Word for word, reproduce the records, keeping none of the pictures.

:: Data shown

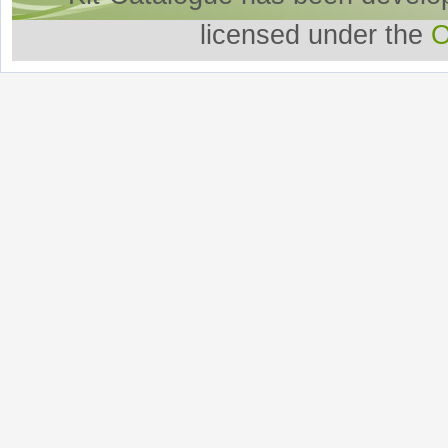
licensed under the
O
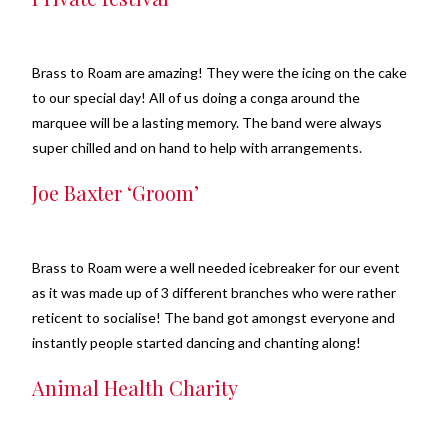
Brass to Roam are amazing! They were the icing on the cake
to our special day! All of us doing a conga around the
marquee will be a lasting memory. The band were always
super chilled and on hand to help with arrangements.
Joe Baxter ‘Groom’
Brass to Roam were a well needed icebreaker for our event
as it was made up of 3 different branches who were rather
reticent to socialise! The band got amongst everyone and
instantly people started dancing and chanting along!
Animal Health Charity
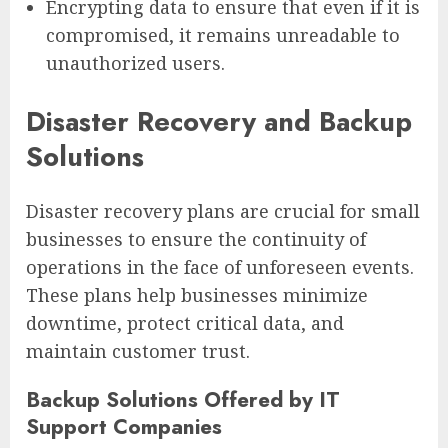
Encrypting data to ensure that even if it is
compromised, it remains unreadable to
unauthorized users.
Disaster Recovery and Backup
Solutions
Disaster recovery plans are crucial for small
businesses to ensure the continuity of
operations in the face of unforeseen events.
These plans help businesses minimize
downtime, protect critical data, and
maintain customer trust.
Backup Solutions Offered by IT
Support Companies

::::

■ **Task solution**:
licensed under the
O
Brass to Roam are amazing! They were the icing on the cake
to our special day! All of us doing a conga around the
marquee will be a lasting memory. The band were always
super chilled and on hand to help with arrangements.
Joe Baxter ‘Groom’
Brass to Roam were a well needed icebreaker for our event
as it was made up of 3 different branches who were rather
reticent to socialise! The band got amongst everyone and
instantly people started dancing and chanting along!
Animal Health Charity
Encrypting data to ensure that even if it is
compromised, it remains unreadable to
unauthorized users.
Disaster Recovery and Backup
Solutions
Disaster recovery plans are crucial for small
businesses to ensure the continuity of
operations in the face of unforeseen events.
These plans help businesses minimize
downtime, protect critical data, and
maintain customer trust.
Backup Solutions Offered by IT
Support Companies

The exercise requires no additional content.